The party goes smoothly at first. The ladies hang in the backyard, and even help Gamble decide between the princess cut and cushion cut diamonds. (I don’t know which one she decides upon—maybe she just takes both. Sry Rick).
As the sun sets, the party actually transforms into a 90s hip hop video. Or maybe a scene from From Justin to Kelly.
Two topless waiters emerge from Gamble’s house bearing trays of hors d’oeuvres. Wait a second—those aren’t regular waiters…

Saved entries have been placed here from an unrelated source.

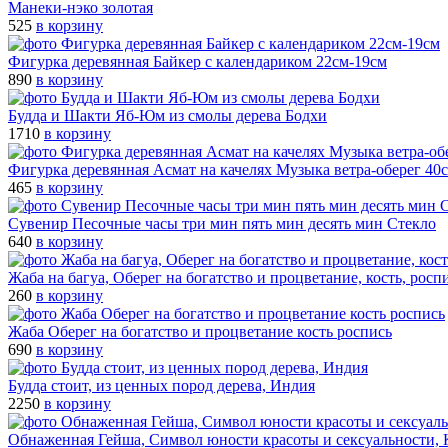
Манеки-нэко золотая
525
в корзину
Фигурка деревянная Байкер с календариком 22см-19см
890
в корзину
Будда и Шакти Яб-Юм из смолы дерева Бодхи
1710
в корзину
Фигурка деревянная Асмат на качелях Музыка ветра-оберег 40
465
в корзину
Сувенир Песочные часы три мин пять мин десять мин Стекло
640
в корзину
Жаба на багуа, Оберег на богатство и процветание, кость, росп
260
в корзину
Жаба Оберег на богатство и процветание кость роспись
690
в корзину
Будда стоит, из ценных пород дерева, Индия
2250
в корзину
Обнаженная Гейша, Символ юности красоты и сексуальности, 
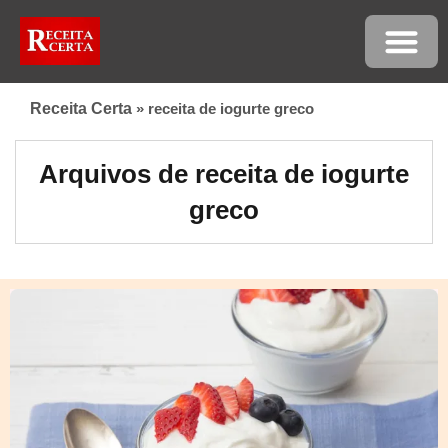
Receita Certa
»
receita de iogurte greco
Arquivos de receita de iogurte
greco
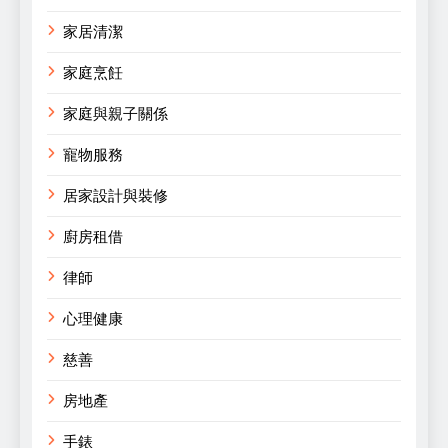
家居清潔
家庭烹飪
家庭與親子關係
寵物服務
居家設計與裝修
廚房租借
律師
心理健康
慈善
房地產
手錶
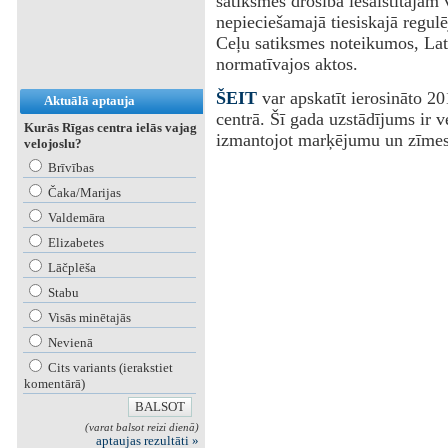
satiksmes drošībā iesaistītajām 
nepieciešamajā tiesiskajā regulē
Ceļu satiksmes noteikumos, Latv
normatīvajos aktos.
ŠEIT
var apskatīt ierosināto 20
Aktuālā aptauja
centrā. Šī gada uzstādījums ir v
Kurās Rīgas centra ielās vajag
izmantojot marķējumu un zīmes
velojoslu?
Brīvības
Čaka/Marijas
Valdemāra
Elizabetes
Lāčplēša
Stabu
Visās minētajās
Nevienā
Cits variants (ierakstiet
komentārā)
(varat balsot reizi dienā)
aptaujas rezultāti »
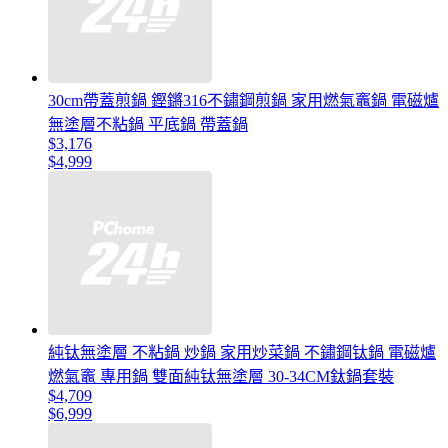
30cm帶蓋煎鍋 鏗鏘316不鏽鋼煎鍋 家用燃氣竈鍋 電磁爐
無塗層不粘鍋 平底鍋 帶蓋鍋
$3,176
$4,999
純钛無塗層 不粘鍋 炒鍋 家用炒菜鍋 不鏽鋼钛鍋 電磁爐
燃氣竈 專用鍋 雙面純钛無塗層 30-34CM鈦鍋套裝
$4,709
$6,999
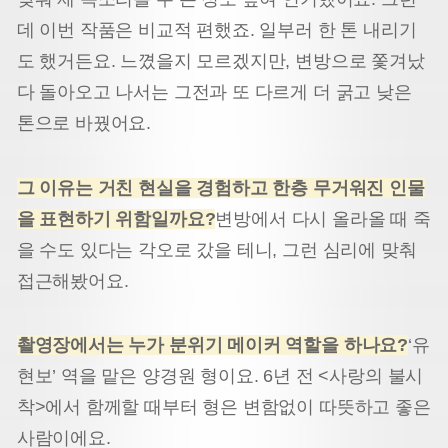
데 이번 작품은 비교적 편했죠. 일부러 한 톤 내리기
도 했거든요. 느꼈을지 모르겠지만, 변방으로 쫓겨났
다 돌아오고 나서는 그전과 또 다르게 더 굵고 낮은
톤으로 바꿨어요.
그 이유는 거친 현실을 경험하고 한층 무거워진 인물
을 표현하기 위함일까요
?
변방에서 다시 올라올 때 죽
을 수도 있다는 각오로 갔을 테니, 그런 심리에 맞춰
접근해봤어요.
촬영장에서는 누가 분위기 메이커 역할을 하나요
?
‘유
현보’ 역을 맡은 양경원 형이요. 6년 전 <사랑의 불시
착>에서 함께할 때부터 형은 변함없이 따뜻하고 좋은
사람이에요.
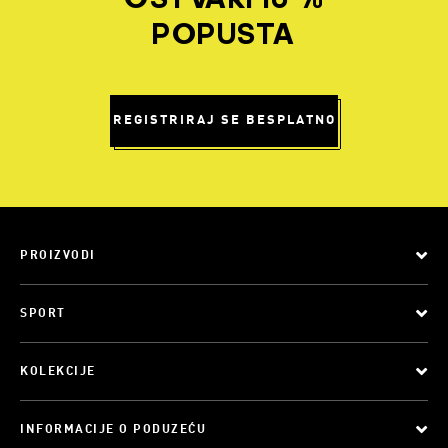
OSTVARI 10 %
POPUSTA
REGISTRIRAJ SE BESPLATNO
PROIZVODI
SPORT
KOLEKCIJE
INFORMACIJE O PODUZEĆU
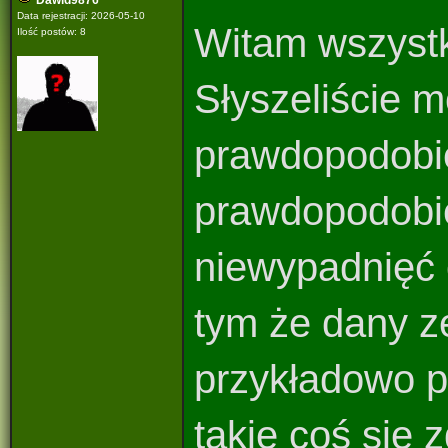
Dawid9876
Data rejestracji: 2026-05-10
Witam wszystk
Ilość postów: 8
Słyszeliście 
prawdopodobie
prawdopodobie
niewypadnięć 
tym że dany z
przykładowo p
takie coś się 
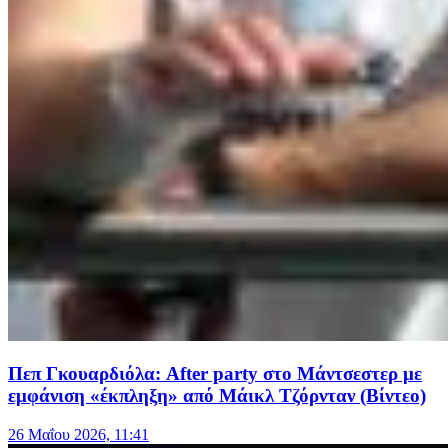
Πεπ Γκουαρδιόλα: After party στο Μάντσεστερ με
εμφάνιση «έκπληξη» από Μάικλ Τζόρνταν (Βίντεο)
26 Μαΐου 2026, 11:41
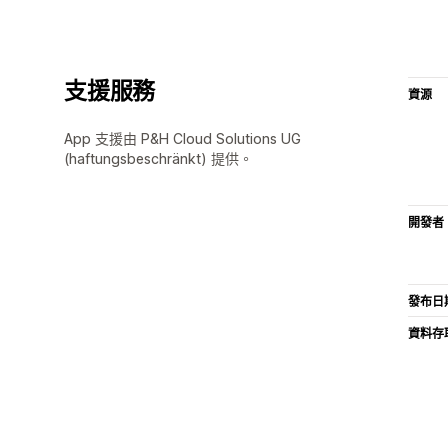
支援服務
資源
App 支援由 P&H Cloud Solutions UG
(haftungsbeschränkt) 提供。
開發者
發布日
資料存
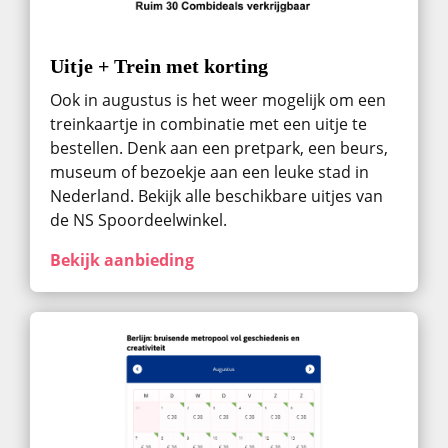
Uitje + Trein met korting
Ook in augustus ​is het weer mogelijk om een
treinkaartje in combinatie met een uitje te
bestellen. Denk aan een pretpark, een beurs,
museum of bezoekje aan een leuke stad in
Nederland. Bekijk alle beschikbare uitjes van
de NS Spoordeelwinkel.
Bekijk aanbieding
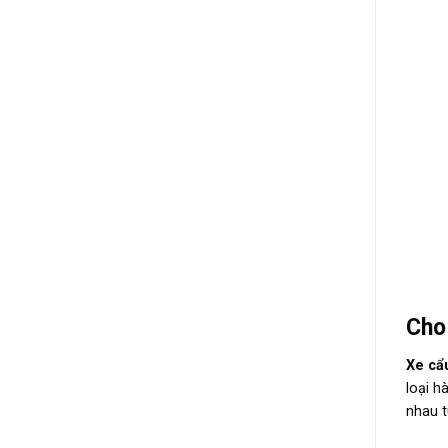
Cho
Xe cẩ
loại h
nhau t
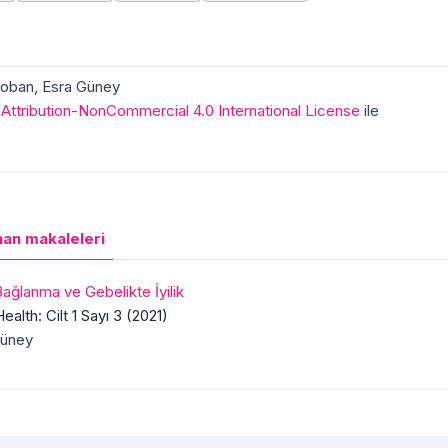
Çoban, Esra Güney
ttribution-NonCommercial 4.0 International License
ile
nan makaleleri
ğlanma ve Gebelikte İyilik
alth: Cilt 1 Sayı 3 (2021)
Güney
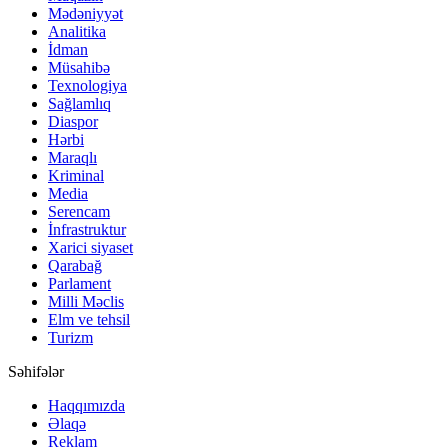
Mədəniyyət
Analitika
İdman
Müsahibə
Texnologiya
Sağlamlıq
Diaspor
Hərbi
Maraqlı
Kriminal
Media
Serencam
İnfrastruktur
Xarici siyaset
Qarabağ
Parlament
Milli Məclis
Elm ve tehsil
Turizm
Səhifələr
Haqqımızda
Əlaqə
Reklam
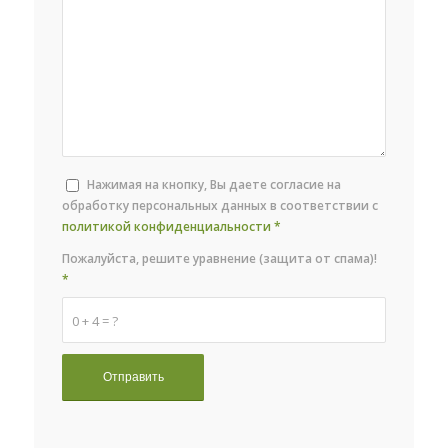
Нажимая на кнопку, Вы даете согласие на
обработку персональных данных в соответствии с
политикой конфиденциальности
*
Пожалуйста, решите уравнение (защита от спама)!
*
0 + 4 = ?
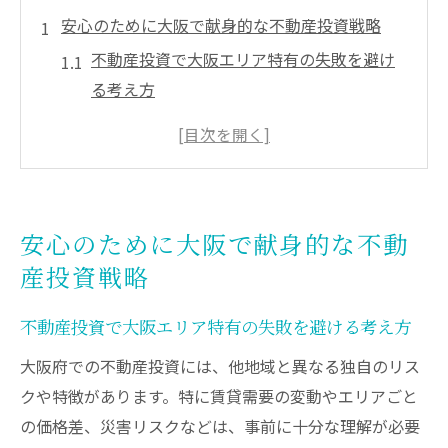
安心のために大阪で献身的な不動産投資戦略
不動産投資で大阪エリア特有の失敗を避け
る考え方
献身的な情報収集が大阪不動産投資の成功
を左右
大阪の不動産投資会社選びとリスク回避の
実例紹介
安心のために大阪で献身的な不動
大阪で安心して始めるための不動産投資心
産投資戦略
構え
不動産投資は大阪市場の動向分析が鍵とな
不動産投資で大阪エリア特有の失敗を避ける考え方
る理由
大阪府での不動産投資には、他地域と異なる独自のリス
失敗回避なら大阪府の不動産投資の基礎から
クや特徴があります。特に賃貸需要の変動やエリアごと
不動産投資で大阪の基礎知識を押さえる重
の価格差、災害リスクなどは、事前に十分な理解が必要
要性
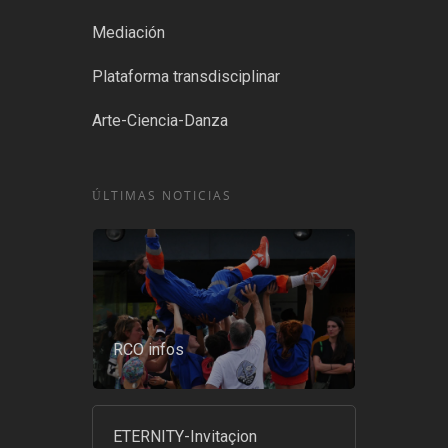
Mediación
Plataforma transdisciplinar
Arte-Ciencia-Danza
ÚLTIMAS NOTICIAS
RCO infos
ETERNITY-Invitaçion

…They’re strippers! Gamble and Gina are forced into chairs for side-by-side lap dances. Gina is totally into it, but Gamble puts on a big show of hating it. Does she really hate strippers, or does she just want to remind everybody she’s super chaste and definitely never did anything stripper- or sex party-related, no siree Bob?
“It’s actually a stripper phobia,” Gamble solemnly tells Chyka later in the night. “I don’t like male strippers.” Cool cool.
Gamble may not like strippers, but I happen to know someone who does.
When the stripping is over, the inevitable confrontation between Tempest and Janet occurs. Surprisingly, it goes okay. Tempest apologizes for her behavior, and Janet admits she understands her impulse to protect to her sister. All I ask now is that Tempest learn to make fewer facial expressions like this:
But the drama persists! Elsewhere, there’s intense, fast-paced drum music playing, and in the light of a single lamp, Gina corners Gamble and brings up the sex rumors again. No. No. WHY?! She wants to make sure Gamble really, truly, never posed for any naked pictures or threw any wild sex parties. Gamble says she never did. Then, just for fun, Gina points out that Gamble’s make-up artist also does make-up for strippers. OK COOL WHATEVER CAN WE PLEASE DO FUN BACHELORETTE PARTY THINGS NOW?!
Yes, yes we can. Chyka magically produces a box of sex toys, and everyone bonds over having no idea wtf to do with a Tenga egg.